A Normal Accident In Python and mod

Three Mile Island nuclear power plant

I fixed a glitch in PyMongo last week, the result of a slapstick series of mishaps. It reminds me of the Three Mile Island nuclear accident, which inspired the "Normal Accidents" theory of failure in complex systems: one surprise leads to the next, to the next, to an outcome no one anticipated.

It started a couple months ago, when we got a minor bug report about PyMongo. The reporter was using PyMongo with Python 3.2, mod_wsgi, and Apache. Whenever he restarted his application, he saw this error message in his log:

Exception TypeError:
  "'NoneType' object is not callable"
  in <bound method Pool.__del__> ignored

The exception was ignored because it was raised from a "__del__" method, so it didn't affect his application. Still, I needed to understand what was going on. So I made a test environment, and I used Apache to run a Python script like the one in the bug report:

import pymongo

class C:
    pass

C.client = pymongo.MongoClient()

I could reproduce the bug: Whenever I restarted Apache, the PyMongo connection pool's destructor logged "TypeError: NoneType object is not callable."
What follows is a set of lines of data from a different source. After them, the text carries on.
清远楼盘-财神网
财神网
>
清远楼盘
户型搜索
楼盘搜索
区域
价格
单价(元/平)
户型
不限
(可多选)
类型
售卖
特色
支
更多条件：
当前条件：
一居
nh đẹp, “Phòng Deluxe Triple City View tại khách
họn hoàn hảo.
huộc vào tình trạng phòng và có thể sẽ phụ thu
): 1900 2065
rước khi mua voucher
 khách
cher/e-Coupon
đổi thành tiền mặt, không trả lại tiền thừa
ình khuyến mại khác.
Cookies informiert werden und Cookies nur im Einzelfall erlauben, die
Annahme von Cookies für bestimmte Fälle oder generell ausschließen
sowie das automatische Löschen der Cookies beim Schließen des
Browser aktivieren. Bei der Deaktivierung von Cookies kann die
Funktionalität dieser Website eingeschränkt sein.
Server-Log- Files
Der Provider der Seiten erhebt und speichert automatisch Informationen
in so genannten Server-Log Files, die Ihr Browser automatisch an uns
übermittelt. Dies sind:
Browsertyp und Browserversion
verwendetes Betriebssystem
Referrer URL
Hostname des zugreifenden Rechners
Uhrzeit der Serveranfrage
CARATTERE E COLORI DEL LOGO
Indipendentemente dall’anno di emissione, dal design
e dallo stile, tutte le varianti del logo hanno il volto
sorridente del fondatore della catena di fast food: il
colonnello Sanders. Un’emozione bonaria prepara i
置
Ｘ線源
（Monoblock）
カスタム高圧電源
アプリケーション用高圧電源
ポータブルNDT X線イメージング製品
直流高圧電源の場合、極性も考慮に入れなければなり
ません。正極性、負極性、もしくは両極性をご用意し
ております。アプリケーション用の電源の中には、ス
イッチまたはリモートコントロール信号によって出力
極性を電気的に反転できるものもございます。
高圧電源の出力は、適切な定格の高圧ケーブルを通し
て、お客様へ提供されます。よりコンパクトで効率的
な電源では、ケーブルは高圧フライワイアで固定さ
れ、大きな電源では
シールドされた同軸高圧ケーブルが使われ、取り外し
The pool's destructor makes two method calls, and no function calls:

def __del__(self):
    # _thread_id_to_sock is a dict of sockets.
    for sock in self._thread_id_to_sock.values():
        sock.close()

During interpreter shutdown, None is somehow being called as a function. I'm no expert on Python's shutdown sequence, but I've never heard of a method being set to None. And yet, the only calls in this code are the "values" method and the "close" method. What gives?

I put a "return" statement at the beginning of "__del__" and restarted Apache: the error disappeared. So I moved the "return" statement down a line, before "sock.close()". The next time I restarted Apache, I saw the error again.

While I was hacking directly on the installed PyMongo package, I noticed something funny. The installed code looked like:

def __del__(self):
    # _thread_id_to_sock is a dict of sockets.
    for sock in list(self._thread_id_to_sock.values()):
        sock.close()

Notice the call to "list"? When I installed PyMongo with Python 3.2, the installer ran 2to3 on PyMongo's code, which automatically translates Python 2 syntax to Python 3.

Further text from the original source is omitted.